(Document layout detection data)
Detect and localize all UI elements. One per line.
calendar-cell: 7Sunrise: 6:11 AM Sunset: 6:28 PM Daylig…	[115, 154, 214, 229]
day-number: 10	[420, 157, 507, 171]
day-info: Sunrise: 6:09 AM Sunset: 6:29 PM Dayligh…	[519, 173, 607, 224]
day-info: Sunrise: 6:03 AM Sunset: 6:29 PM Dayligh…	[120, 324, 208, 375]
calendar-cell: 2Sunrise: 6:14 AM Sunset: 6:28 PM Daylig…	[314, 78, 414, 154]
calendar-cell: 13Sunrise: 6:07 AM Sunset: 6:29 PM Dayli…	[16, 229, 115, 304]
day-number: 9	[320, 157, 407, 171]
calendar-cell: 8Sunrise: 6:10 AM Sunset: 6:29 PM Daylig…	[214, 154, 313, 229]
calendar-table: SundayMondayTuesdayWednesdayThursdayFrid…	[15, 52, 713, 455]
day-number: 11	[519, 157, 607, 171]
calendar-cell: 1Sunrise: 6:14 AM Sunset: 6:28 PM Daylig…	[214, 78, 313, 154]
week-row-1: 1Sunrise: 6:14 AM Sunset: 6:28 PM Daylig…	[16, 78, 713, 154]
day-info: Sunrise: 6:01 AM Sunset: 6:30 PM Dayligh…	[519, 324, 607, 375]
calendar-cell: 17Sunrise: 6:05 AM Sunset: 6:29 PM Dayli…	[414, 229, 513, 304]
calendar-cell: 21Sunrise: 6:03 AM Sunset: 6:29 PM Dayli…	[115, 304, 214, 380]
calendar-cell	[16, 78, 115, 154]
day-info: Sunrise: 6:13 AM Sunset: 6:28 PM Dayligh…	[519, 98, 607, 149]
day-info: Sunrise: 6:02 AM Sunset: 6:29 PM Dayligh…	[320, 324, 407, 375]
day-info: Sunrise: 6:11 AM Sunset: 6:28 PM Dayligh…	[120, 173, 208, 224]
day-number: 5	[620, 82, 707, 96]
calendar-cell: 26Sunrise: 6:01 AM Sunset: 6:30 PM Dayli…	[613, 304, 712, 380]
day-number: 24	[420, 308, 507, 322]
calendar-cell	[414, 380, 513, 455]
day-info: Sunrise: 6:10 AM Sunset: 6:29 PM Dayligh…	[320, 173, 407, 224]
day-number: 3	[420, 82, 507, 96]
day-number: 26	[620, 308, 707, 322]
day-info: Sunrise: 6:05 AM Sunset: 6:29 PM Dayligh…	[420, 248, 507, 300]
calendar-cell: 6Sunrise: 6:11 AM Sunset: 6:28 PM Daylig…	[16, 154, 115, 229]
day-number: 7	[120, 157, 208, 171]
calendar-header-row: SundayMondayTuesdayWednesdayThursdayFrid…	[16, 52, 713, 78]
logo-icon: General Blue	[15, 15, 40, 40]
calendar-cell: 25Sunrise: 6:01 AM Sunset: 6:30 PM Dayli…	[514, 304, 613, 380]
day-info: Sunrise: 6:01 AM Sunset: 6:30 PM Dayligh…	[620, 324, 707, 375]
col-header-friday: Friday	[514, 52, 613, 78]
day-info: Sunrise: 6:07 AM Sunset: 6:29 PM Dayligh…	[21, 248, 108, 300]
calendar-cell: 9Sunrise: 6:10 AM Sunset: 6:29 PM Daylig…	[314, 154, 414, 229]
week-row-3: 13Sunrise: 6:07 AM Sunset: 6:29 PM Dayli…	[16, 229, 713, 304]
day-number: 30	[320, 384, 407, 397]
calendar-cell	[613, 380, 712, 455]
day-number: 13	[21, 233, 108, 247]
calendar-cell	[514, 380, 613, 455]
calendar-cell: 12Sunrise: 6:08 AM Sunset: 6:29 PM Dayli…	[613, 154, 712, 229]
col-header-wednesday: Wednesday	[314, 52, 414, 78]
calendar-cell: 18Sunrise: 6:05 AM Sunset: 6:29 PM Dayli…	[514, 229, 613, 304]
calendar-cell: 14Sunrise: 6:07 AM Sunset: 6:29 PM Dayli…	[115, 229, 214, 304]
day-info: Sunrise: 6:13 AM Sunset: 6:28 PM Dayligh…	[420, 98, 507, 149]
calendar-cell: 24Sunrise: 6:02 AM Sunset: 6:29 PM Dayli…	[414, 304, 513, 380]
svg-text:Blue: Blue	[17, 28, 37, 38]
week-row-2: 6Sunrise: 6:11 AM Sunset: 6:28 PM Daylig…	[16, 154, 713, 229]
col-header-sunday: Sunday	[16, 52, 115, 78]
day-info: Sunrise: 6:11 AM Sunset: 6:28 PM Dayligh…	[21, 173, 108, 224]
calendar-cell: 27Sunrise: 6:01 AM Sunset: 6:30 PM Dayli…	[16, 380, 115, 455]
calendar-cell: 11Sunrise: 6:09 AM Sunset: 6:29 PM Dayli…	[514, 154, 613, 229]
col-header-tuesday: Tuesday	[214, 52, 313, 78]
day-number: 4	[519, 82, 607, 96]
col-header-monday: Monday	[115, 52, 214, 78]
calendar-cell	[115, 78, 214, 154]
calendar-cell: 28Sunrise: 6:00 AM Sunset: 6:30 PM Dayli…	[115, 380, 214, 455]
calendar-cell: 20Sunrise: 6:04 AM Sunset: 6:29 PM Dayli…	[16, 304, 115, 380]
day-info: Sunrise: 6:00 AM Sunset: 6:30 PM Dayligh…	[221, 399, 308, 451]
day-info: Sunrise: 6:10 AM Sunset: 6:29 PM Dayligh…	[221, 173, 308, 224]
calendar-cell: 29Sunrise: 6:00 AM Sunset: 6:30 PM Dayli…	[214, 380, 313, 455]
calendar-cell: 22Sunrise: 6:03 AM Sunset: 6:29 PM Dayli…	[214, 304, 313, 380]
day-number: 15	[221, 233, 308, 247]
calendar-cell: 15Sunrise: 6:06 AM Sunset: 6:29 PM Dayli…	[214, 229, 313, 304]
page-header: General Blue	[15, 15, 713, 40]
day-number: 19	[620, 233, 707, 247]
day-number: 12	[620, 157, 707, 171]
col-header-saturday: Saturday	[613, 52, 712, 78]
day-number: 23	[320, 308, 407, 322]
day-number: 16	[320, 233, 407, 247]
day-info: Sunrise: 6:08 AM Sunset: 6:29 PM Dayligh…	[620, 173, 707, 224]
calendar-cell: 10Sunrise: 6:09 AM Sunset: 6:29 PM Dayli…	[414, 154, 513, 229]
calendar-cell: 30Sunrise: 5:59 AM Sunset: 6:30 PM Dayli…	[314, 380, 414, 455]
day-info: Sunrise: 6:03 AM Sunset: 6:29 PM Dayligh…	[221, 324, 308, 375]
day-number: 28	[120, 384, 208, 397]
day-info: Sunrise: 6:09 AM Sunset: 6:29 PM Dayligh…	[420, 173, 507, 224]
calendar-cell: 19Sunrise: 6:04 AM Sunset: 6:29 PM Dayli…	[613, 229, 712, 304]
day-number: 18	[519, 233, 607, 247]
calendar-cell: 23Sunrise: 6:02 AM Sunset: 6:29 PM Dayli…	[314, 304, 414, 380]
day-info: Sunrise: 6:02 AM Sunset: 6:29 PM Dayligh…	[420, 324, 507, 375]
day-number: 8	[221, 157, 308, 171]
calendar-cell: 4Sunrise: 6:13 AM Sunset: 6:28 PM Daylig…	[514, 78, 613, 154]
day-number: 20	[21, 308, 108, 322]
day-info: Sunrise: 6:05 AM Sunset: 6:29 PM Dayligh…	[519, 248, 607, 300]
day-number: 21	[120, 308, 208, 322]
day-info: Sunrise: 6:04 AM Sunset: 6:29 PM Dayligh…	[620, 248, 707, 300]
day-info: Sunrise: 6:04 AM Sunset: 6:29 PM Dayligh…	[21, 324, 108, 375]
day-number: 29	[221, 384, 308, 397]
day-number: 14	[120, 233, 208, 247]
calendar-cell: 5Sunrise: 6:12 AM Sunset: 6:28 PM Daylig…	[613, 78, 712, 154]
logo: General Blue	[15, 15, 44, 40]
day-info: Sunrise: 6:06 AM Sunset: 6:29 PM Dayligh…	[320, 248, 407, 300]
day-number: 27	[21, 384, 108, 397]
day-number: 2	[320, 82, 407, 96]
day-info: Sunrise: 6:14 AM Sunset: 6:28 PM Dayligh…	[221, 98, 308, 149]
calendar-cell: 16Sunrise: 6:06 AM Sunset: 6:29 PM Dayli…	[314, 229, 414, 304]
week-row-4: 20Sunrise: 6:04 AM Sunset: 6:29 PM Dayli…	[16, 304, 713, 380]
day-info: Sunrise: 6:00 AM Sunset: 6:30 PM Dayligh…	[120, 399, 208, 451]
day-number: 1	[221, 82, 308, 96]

EXERCISE: Report the number of lines in the records above that include "General", leaving out any other words.

WRITTEN REPLY: 3